- **WHAT YOU SHOULD DO**
Every line from the line containing "ловая паста" to the end of the data must appear in the answer exactly as it appears there, and nothing else.

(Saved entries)
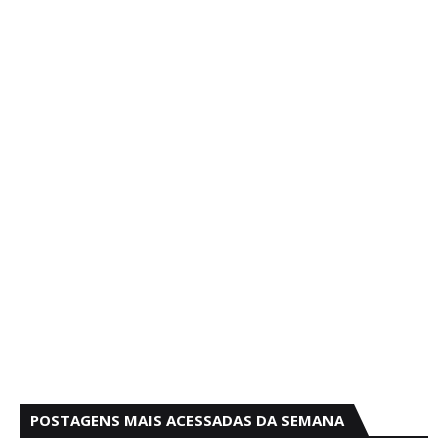
POSTAGENS MAIS ACESSADAS DA SEMANA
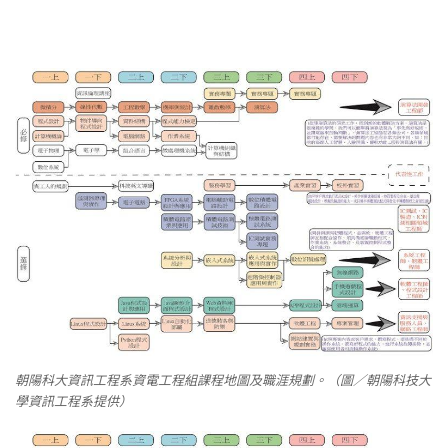
朝陽科大資訊工程系資電工程組課程地圖及職涯規劃。（圖／朝陽科技大
學資訊工程系提供）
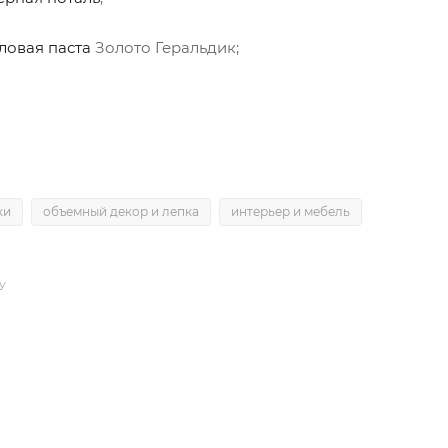
ловая паста
Золото Геральдик;
ки
объемный декор и лепка
интерьер и мебель
У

- **TASK OUTPUT**
ловая паста
Золото Геральдик;
ки
объемный декор и лепка
интерьер и мебель
У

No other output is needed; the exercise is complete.